Eberflus offered nothing definitive on how players are going to be used if this is the group. Gipson is in the final year of his contract, had just three sacks last year and is not getting a vote of confidence.

"Keep competing," was Eberflus' advice to Gipson. "We've brought some guys in. We might bring in some other guys. We obviously brought some D-tackles in and all that.

"We'll find out where the green rush is. Our pass rush team, in the passing situations, we'll put our best four out there and we'll probably have two more guys that will rotate in that rush group. But it's just all about competition now."

The guys who get the go light—the green group—to pursue the QB in passing situations could include Gipson and/or Robinson. Or perhaps not.

The list of edge rushers out there unsigned still includes Frank Clark, Yannick Ngakoue, Jadeveon Clowney, Justin Houston and former Bears Leonard Floyd and Robert Quinn.

Defensive line coach Travis Smith isn't sure about what could happen but does believe he has someone who will produce pressure and sacks in Walker.

"When I think Chicago Bears football everyone always looks to Monsters of the Midway," Smith said. "Looking at the old, historic, great Chicago Bears defenses, with the Mike linebackers, the whole linebacking group, the front seven, even with the DBs that played, he's a Chicago Bear. He's got the disposition. We say, 'It's not a position, it's a disposition.' That's a quote that we live on. It's a plaque on our wall.

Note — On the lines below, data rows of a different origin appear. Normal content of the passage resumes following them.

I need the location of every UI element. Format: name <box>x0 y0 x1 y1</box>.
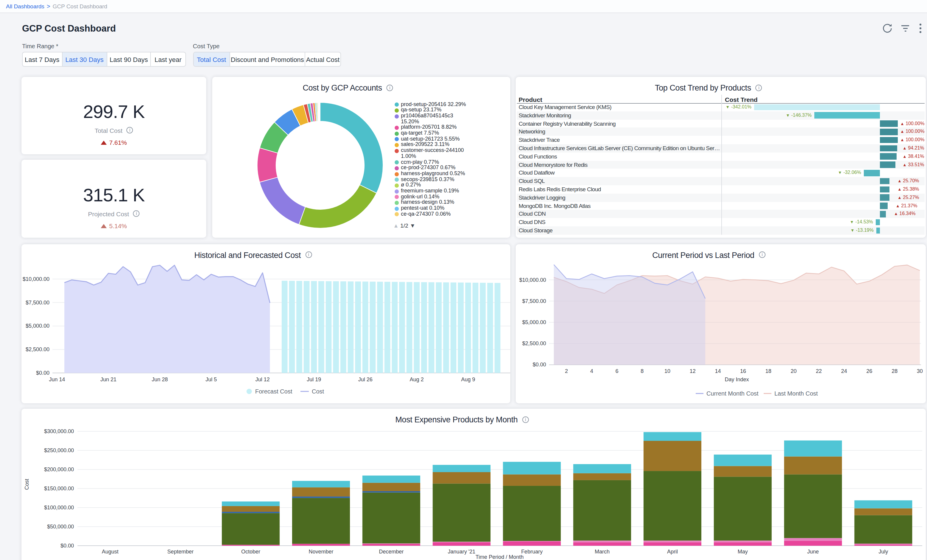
svg-text:$10,000.00: $10,000.00 <box>519 277 546 283</box>
svg-text:Forecast Cost: Forecast Cost <box>255 388 292 395</box>
svg-text:$10,000.00: $10,000.00 <box>23 276 50 282</box>
svg-text:March: March <box>595 549 609 555</box>
svg-text:December: December <box>379 549 404 555</box>
svg-text:$2,500.00: $2,500.00 <box>26 346 50 352</box>
svg-text:October: October <box>241 549 260 555</box>
svg-text:$0.00: $0.00 <box>36 370 50 376</box>
svg-text:Time Period / Month: Time Period / Month <box>476 554 523 560</box>
svg-text:$100,000.00: $100,000.00 <box>44 505 74 511</box>
svg-text:Aug 2: Aug 2 <box>410 376 424 382</box>
svg-text:$0.00: $0.00 <box>61 543 74 549</box>
svg-text:$250,000.00: $250,000.00 <box>44 448 74 453</box>
svg-text:June: June <box>807 549 819 555</box>
svg-text:$200,000.00: $200,000.00 <box>44 466 74 472</box>
svg-text:10: 10 <box>664 368 670 374</box>
svg-text:Jun 21: Jun 21 <box>100 376 117 382</box>
svg-text:4: 4 <box>590 368 593 374</box>
svg-text:Current Month Cost: Current Month Cost <box>706 390 758 396</box>
svg-text:Jul 12: Jul 12 <box>255 376 270 382</box>
svg-text:24: 24 <box>841 368 847 374</box>
svg-text:February: February <box>521 549 543 555</box>
svg-text:$5,000.00: $5,000.00 <box>26 323 50 329</box>
svg-text:$300,000.00: $300,000.00 <box>44 428 74 434</box>
svg-text:May: May <box>738 549 748 555</box>
svg-text:$0.00: $0.00 <box>532 361 546 367</box>
svg-text:$150,000.00: $150,000.00 <box>44 486 74 492</box>
svg-text:$2,500.00: $2,500.00 <box>522 340 546 346</box>
svg-text:6: 6 <box>615 368 618 374</box>
svg-text:14: 14 <box>714 368 720 374</box>
svg-text:January '21: January '21 <box>448 549 476 555</box>
svg-text:18: 18 <box>765 368 771 374</box>
svg-text:Last Month Cost: Last Month Cost <box>774 390 818 396</box>
svg-text:$50,000.00: $50,000.00 <box>47 524 74 530</box>
svg-text:$7,500.00: $7,500.00 <box>522 298 546 304</box>
svg-text:Jun 14: Jun 14 <box>49 376 65 382</box>
svg-text:November: November <box>308 549 333 555</box>
svg-text:Cost: Cost <box>24 479 30 490</box>
svg-text:Cost: Cost <box>312 388 324 395</box>
svg-text:16: 16 <box>740 368 746 374</box>
svg-text:Jul 19: Jul 19 <box>307 376 321 382</box>
svg-text:12: 12 <box>690 368 695 374</box>
svg-text:28: 28 <box>891 368 897 374</box>
svg-text:Jul 5: Jul 5 <box>205 376 217 382</box>
svg-text:2: 2 <box>565 368 568 374</box>
svg-text:Aug 9: Aug 9 <box>461 376 475 382</box>
svg-text:August: August <box>102 549 119 555</box>
svg-text:22: 22 <box>816 368 822 374</box>
svg-text:20: 20 <box>790 368 796 374</box>
svg-text:30: 30 <box>916 368 922 374</box>
svg-text:July: July <box>878 549 888 555</box>
svg-text:$5,000.00: $5,000.00 <box>522 319 546 325</box>
svg-text:26: 26 <box>866 368 872 374</box>
svg-text:April: April <box>667 549 678 555</box>
svg-text:Day Index: Day Index <box>724 376 748 382</box>
svg-text:September: September <box>167 549 193 555</box>
svg-text:$7,500.00: $7,500.00 <box>26 299 50 305</box>
svg-text:8: 8 <box>640 368 643 374</box>
svg-text:Jul 26: Jul 26 <box>358 376 372 382</box>
svg-text:Jun 28: Jun 28 <box>152 376 168 382</box>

"It's a disposition for him. He's got the right mentally and demeanor to play the front seven or front four, with his violence, with his pad level, with his personality, with how he approaches every snap run and pass. It's a physical demeanor and we are happy to have him here."

The thought expressed by Eberflus after the Bears went without signing an edge in free agency or drafting one was they would produce pressure up the middle and take up double teams inside, freeing their edges to be more effective.

They went to more stout defensive ends like Walker and Rasheem Green to stop the run and force offenses into predictable passing situations. But can this even work?

"Obviously you'd like all four to be able to push it inside and outside," Eberflus said. "That would be some of the elite pass rush groups that are in the NFL right now. We're building toward that."

It can work in his opinion by simple logic. It's a shorter distance to the quarterback up the middle.

"There's been some great ones over the years that have been inside that have definitely affected the quarterback," Eberflus said.

Then again, it's not exactly easy to establish an interior rush when no one on your defense who plays defensive tackle has ever made more than three sacks in an NFL season.

They could always blitz more. Last year they blitzed 18.2% of the time, 25th most in the league.

"There's been years that, back when I was the defensive coordinator, that you would send more pressure, you would blitz guys that are second level of pressure players, be it linebacker or safety, that type of thing," Eberflus said. "We've certainly done that and got a handful of sacks out of those guys.

"We've gotten 10 sacks out of that group, or more than that. That could be something that we potentially do, but you'd like to generate it from the front four. That way you can have all seven in coverage and you can do more variation with your coverage that way and not opening holes for the offense. Certainly you've gotta pick your poison and pick your time when you want to do that."

Last year the Bears were led in sacks by rookie safety Jaquan Brisker with four.

Eberflus was asked if it's safe to assume he wouldn't want to have a safety lead the team in sacks again.

Eberflus dead-panned: "That would be a correct statement, yeah."